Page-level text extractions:
== Segment start ==
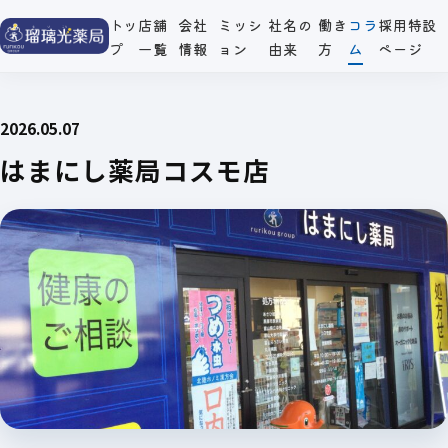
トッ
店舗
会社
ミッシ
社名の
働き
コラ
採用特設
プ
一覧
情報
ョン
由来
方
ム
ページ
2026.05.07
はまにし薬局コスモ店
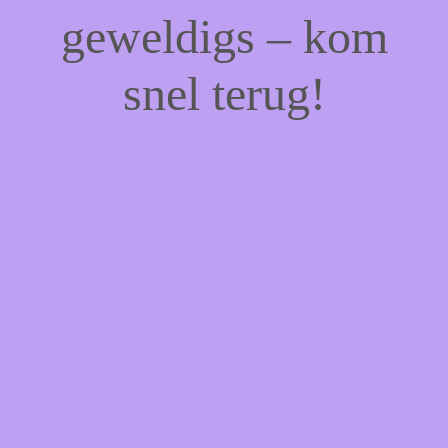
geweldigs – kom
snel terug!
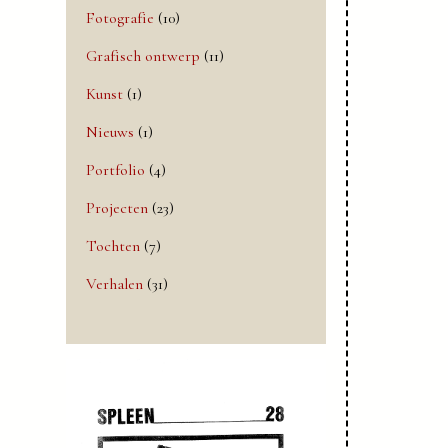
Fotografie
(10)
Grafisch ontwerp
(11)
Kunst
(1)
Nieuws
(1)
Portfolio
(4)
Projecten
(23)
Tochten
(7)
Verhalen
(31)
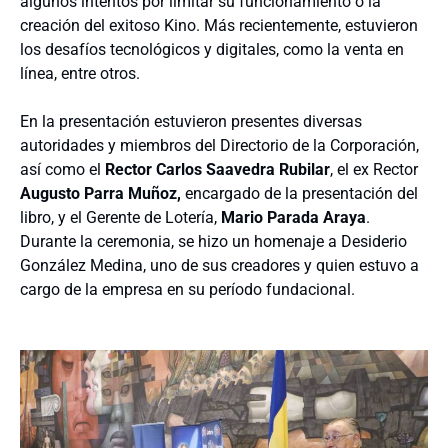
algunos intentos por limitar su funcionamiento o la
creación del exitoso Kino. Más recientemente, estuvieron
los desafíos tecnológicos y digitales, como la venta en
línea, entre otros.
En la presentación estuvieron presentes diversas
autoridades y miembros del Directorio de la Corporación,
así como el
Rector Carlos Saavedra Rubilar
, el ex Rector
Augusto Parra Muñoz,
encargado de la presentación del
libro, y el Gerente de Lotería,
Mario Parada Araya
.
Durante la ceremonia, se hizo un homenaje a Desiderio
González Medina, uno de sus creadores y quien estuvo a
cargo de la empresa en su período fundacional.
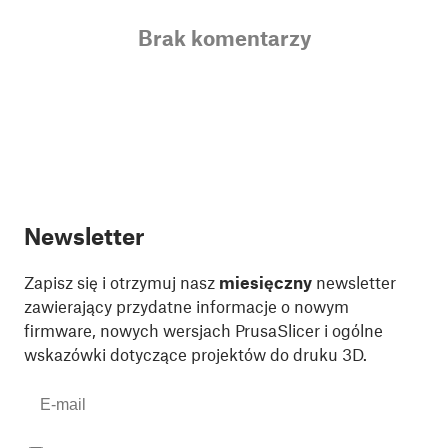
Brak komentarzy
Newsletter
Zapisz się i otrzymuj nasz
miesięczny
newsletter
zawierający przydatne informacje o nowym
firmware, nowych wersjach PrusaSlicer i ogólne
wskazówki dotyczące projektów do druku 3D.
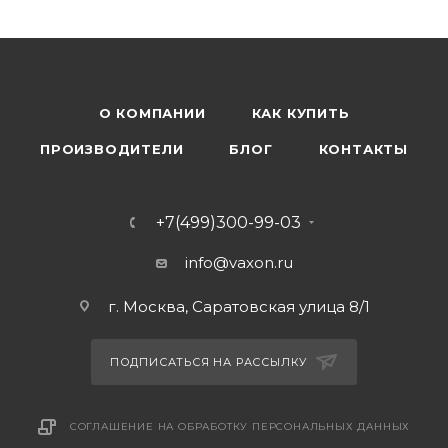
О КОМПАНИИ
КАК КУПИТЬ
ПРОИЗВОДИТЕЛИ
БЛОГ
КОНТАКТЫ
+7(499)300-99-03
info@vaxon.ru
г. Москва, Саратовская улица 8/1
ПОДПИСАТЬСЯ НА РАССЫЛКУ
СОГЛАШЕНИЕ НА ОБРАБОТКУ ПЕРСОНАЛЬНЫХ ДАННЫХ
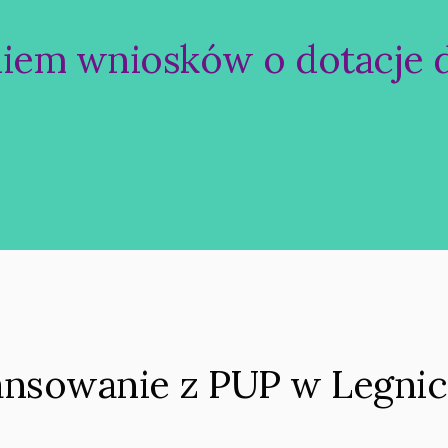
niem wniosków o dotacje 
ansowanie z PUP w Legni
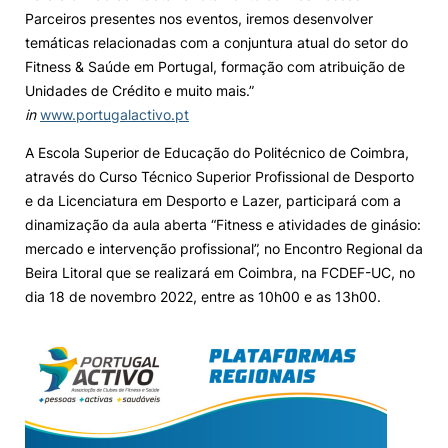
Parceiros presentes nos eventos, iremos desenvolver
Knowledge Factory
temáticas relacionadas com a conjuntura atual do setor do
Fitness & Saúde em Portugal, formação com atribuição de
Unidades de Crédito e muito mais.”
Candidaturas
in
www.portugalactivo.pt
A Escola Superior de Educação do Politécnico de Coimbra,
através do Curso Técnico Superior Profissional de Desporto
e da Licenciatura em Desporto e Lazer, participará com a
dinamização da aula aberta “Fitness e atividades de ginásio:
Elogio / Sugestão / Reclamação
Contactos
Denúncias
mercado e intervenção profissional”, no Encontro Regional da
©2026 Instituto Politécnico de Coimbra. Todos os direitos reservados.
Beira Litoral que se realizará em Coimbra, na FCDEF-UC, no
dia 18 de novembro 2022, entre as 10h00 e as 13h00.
== Segment end ==
#### YOUR TASK
The lines wanted are those from the one with "г. Москва, Саратовская улица 8/1" to the end of the entries above, repeated exactly, both ends included. Leave out the pictures.

#### RESULT OF THIS TASK
г. Москва, Саратовская улица 8/1
ПОДПИСАТЬСЯ НА РАССЫЛКУ
СОГЛАШЕНИЕ НА ОБРАБОТКУ ПЕРСОНАЛЬНЫХ ДАННЫХ
niem wniosków o dotacje 
ansowanie z PUP w Legni
Parceiros presentes nos eventos, iremos desenvolver
Knowledge Factory
temáticas relacionadas com a conjuntura atual do setor do
Fitness & Saúde em Portugal, formação com atribuição de
Unidades de Crédito e muito mais.”
Candidaturas
in
www.portugalactivo.pt
A Escola Superior de Educação do Politécnico de Coimbra,
através do Curso Técnico Superior Profissional de Desporto
e da Licenciatura em Desporto e Lazer, participará com a
dinamização da aula aberta “Fitness e atividades de ginásio:
Elogio / Sugestão / Reclamação
Contactos
Denúncias
mercado e intervenção profissional”, no Encontro Regional da
©2026 Instituto Politécnico de Coimbra. Todos os direitos reservados.
Beira Litoral que se realizará em Coimbra, na FCDEF-UC, no
dia 18 de novembro 2022, entre as 10h00 e as 13h00.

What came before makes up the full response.